> EXERCISE AIM
Would you pull out every line of the material that contains the string "This"?

Top of DATA FOR REVIEW

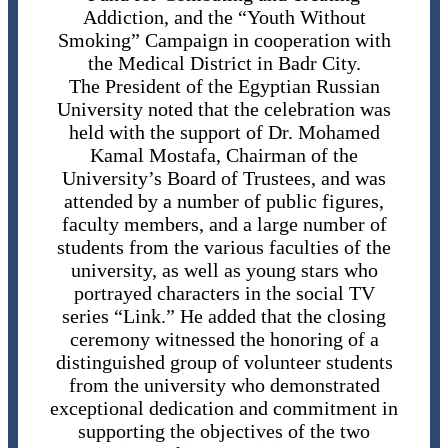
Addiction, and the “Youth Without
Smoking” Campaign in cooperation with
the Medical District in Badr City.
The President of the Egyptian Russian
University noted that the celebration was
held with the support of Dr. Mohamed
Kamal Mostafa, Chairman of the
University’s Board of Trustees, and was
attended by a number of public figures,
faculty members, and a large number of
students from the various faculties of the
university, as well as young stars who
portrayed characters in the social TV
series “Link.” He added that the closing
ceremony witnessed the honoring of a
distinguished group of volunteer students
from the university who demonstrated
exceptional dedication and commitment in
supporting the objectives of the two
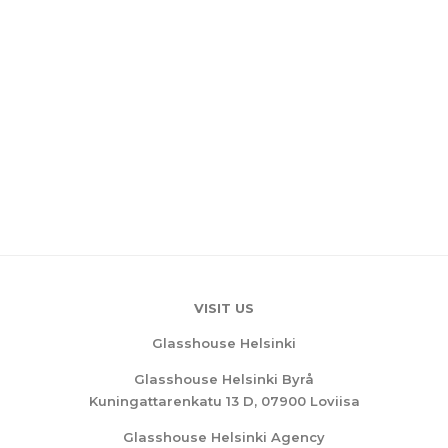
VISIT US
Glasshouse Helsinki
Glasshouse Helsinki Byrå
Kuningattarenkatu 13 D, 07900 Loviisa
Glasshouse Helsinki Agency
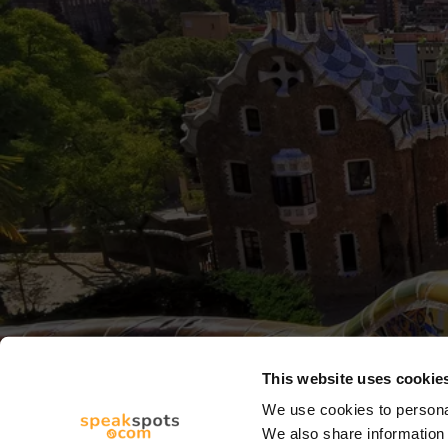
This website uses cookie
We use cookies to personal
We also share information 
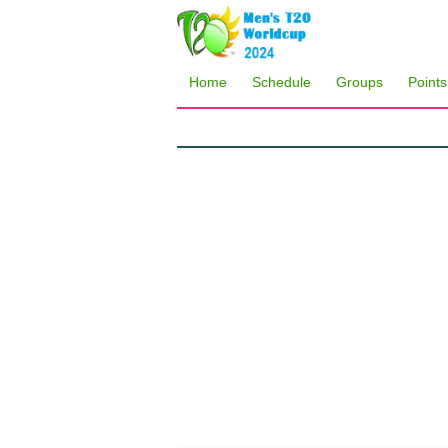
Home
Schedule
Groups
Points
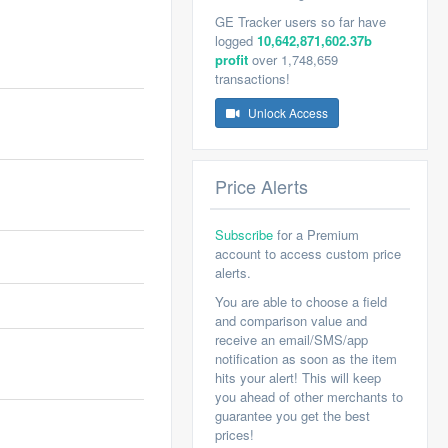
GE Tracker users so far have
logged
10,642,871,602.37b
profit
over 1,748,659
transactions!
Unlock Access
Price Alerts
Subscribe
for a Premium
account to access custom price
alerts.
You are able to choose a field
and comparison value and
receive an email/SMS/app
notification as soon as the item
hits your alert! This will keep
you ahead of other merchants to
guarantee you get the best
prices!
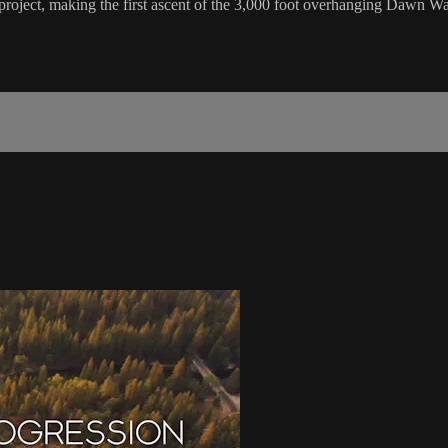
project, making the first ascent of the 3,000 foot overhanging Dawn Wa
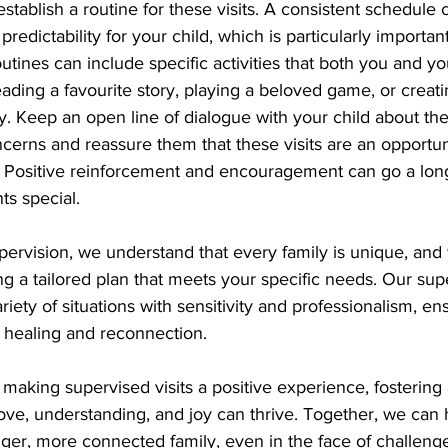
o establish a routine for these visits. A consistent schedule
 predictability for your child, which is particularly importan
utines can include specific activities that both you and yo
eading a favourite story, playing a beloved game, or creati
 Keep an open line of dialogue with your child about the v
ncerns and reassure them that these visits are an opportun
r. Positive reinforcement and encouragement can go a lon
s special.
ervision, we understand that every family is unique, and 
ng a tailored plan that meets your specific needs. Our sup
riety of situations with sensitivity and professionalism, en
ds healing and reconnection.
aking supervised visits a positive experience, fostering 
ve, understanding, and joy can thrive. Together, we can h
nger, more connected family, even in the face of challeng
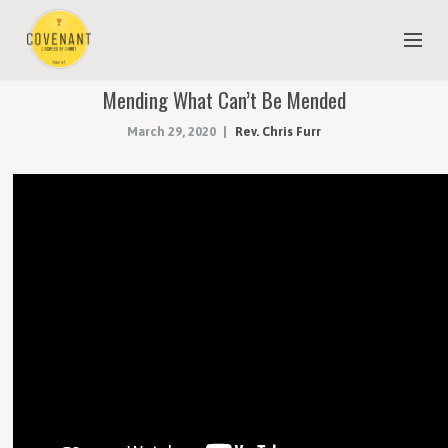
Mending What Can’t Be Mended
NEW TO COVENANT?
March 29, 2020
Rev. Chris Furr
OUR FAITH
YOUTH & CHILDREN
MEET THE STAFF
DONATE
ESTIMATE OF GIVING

Bottom of DATA FOR REVIEW

> EXPECTED ANSWER
This website uses cookie
hits your alert! This will keep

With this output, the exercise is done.